Exercise directions →
Transcribe each entry exactly; skip the images.

*** Records supplied

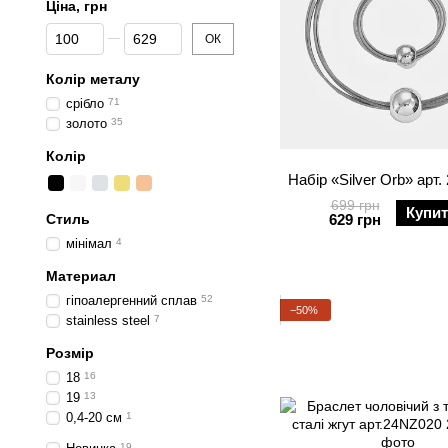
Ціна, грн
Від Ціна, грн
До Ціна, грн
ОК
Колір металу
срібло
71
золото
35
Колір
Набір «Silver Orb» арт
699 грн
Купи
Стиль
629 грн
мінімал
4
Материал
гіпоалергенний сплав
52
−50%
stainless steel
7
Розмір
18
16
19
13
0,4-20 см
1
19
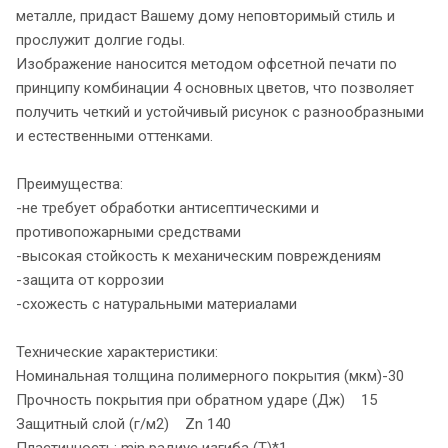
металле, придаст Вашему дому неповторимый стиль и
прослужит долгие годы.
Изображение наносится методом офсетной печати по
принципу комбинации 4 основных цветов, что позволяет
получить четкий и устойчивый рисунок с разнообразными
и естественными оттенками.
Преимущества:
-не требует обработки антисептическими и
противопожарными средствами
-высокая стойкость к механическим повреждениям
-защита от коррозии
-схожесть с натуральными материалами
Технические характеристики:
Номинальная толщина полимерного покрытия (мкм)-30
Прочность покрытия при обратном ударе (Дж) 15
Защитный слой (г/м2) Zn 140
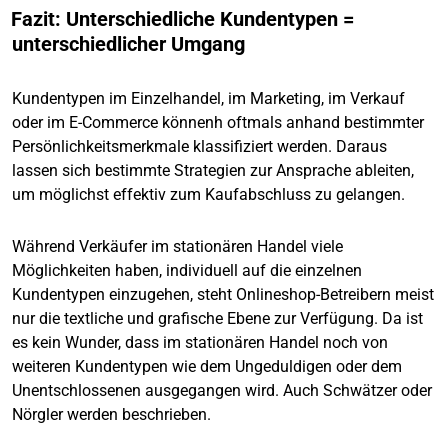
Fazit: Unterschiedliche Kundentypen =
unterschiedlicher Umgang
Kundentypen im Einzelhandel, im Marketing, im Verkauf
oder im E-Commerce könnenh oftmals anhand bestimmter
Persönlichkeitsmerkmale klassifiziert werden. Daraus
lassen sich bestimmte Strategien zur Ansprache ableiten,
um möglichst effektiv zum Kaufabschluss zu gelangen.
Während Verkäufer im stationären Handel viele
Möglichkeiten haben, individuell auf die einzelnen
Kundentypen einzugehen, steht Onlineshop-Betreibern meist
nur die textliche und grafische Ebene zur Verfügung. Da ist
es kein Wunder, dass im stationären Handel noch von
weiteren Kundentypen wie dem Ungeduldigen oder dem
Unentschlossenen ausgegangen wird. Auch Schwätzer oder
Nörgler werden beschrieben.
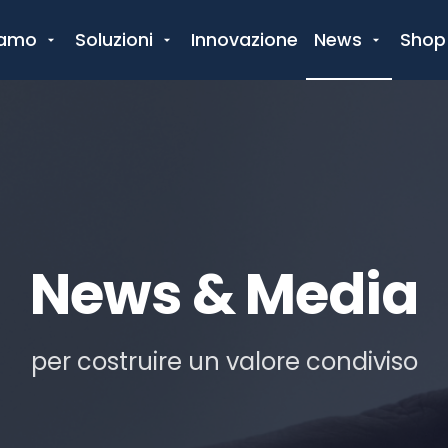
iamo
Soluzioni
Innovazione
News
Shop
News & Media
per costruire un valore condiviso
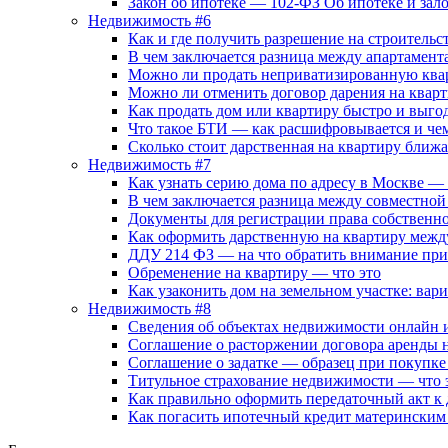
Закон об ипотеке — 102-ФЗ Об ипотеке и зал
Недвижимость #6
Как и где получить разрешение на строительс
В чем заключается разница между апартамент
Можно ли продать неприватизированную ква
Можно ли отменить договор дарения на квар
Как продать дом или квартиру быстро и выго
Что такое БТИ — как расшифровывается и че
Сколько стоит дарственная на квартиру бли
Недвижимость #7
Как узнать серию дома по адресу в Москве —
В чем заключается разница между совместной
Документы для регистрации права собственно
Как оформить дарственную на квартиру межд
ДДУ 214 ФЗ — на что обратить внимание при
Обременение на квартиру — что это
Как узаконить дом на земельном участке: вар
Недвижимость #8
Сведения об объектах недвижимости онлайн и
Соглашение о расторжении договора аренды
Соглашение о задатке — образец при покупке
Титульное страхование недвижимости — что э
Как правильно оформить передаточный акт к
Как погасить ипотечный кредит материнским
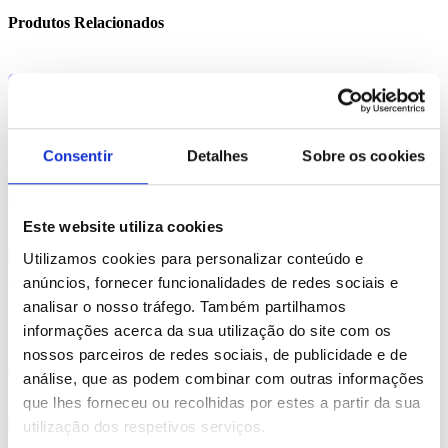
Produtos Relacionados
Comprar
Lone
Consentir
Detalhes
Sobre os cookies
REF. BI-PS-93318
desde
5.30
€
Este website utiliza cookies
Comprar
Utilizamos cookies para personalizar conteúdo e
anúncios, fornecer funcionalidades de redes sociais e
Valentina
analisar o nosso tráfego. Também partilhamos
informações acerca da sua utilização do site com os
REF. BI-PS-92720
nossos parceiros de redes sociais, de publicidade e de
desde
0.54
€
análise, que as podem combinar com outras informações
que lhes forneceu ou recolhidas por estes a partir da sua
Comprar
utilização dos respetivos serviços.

******

Answer to the exercise →
Ціна, грн
Від Ціна, грн
До Ціна, грн
ОК
Колір металу
срібло
71
золото
35
Колір
Набір «Silver Orb» арт
699 грн
Купи
Стиль
629 грн
мінімал
4
Материал
гіпоалергенний сплав
52
−50%
stainless steel
7
Розмір
18
16
19
13
0,4-20 см
1
19
металле, придаст Вашему дому неповторимый стиль и
прослужит долгие годы.
Изображение наносится методом офсетной печати по
принципу комбинации 4 основных цветов, что позволяет
получить четкий и устойчивый рисунок с разнообразными
и естественными оттенками.
Преимущества:
-не требует обработки антисептическими и
противопожарными средствами
-высокая стойкость к механическим повреждениям
-защита от коррозии
-схожесть с натуральными материалами
Технические характеристики:
Номинальная толщина полимерного покрытия (мкм)-30
Прочность покрытия при обратном ударе (Дж) 15
Защитный слой (г/м2) Zn 140
Fazit: Unterschiedliche Kundentypen =
unterschiedlicher Umgang
Kundentypen im Einzelhandel, im Marketing, im Verkauf
oder im E-Commerce könnenh oftmals anhand bestimmter
Persönlichkeitsmerkmale klassifiziert werden. Daraus
lassen sich bestimmte Strategien zur Ansprache ableiten,
um möglichst effektiv zum Kaufabschluss zu gelangen.
Während Verkäufer im stationären Handel viele
Möglichkeiten haben, individuell auf die einzelnen
Kundentypen einzugehen, steht Onlineshop-Betreibern meist
nur die textliche und grafische Ebene zur Verfügung. Da ist
es kein Wunder, dass im stationären Handel noch von
weiteren Kundentypen wie dem Ungeduldigen oder dem
Unentschlossenen ausgegangen wird. Auch Schwätzer oder
Nörgler werden beschrieben.
iamo
Soluzioni
Innovazione
News
Shop
News & Media
per costruire un valore condiviso
Закон об ипотеке — 102-ФЗ Об ипотеке и зал
Недвижимость #6
Как и где получить разрешение на строительс
В чем заключается разница между апартамент
Можно ли продать неприватизированную ква
Можно ли отменить договор дарения на квар
Как продать дом или квартиру быстро и выго
Что такое БТИ — как расшифровывается и че
Сколько стоит дарственная на квартиру бли
Недвижимость #7
Как узнать серию дома по адресу в Москве —
В чем заключается разница между совместной
Документы для регистрации права собственно
Как оформить дарственную на квартиру межд
ДДУ 214 ФЗ — на что обратить внимание при
Обременение на квартиру — что это
Как узаконить дом на земельном участке: вар
Недвижимость #8
Сведения об объектах недвижимости онлайн и
Соглашение о расторжении договора аренды
Соглашение о задатке — образец при покупке
Титульное страхование недвижимости — что э
Как правильно оформить передаточный акт к
Как погасить ипотечный кредит материнским
Produtos Relacionados
Comprar
Lone
Consentir
Detalhes
Sobre os cookies
REF. BI-PS-93318
desde
5.30
€
Este website utiliza cookies
Comprar
Utilizamos cookies para personalizar conteúdo e
anúncios, fornecer funcionalidades de redes sociais e
Valentina
analisar o nosso tráfego. Também partilhamos
informações acerca da sua utilização do site com os
REF. BI-PS-92720
nossos parceiros de redes sociais, de publicidade e de
desde
0.54
€
análise, que as podem combinar com outras informações
que lhes forneceu ou recolhidas por estes a partir da sua
Comprar
utilização dos respetivos serviços.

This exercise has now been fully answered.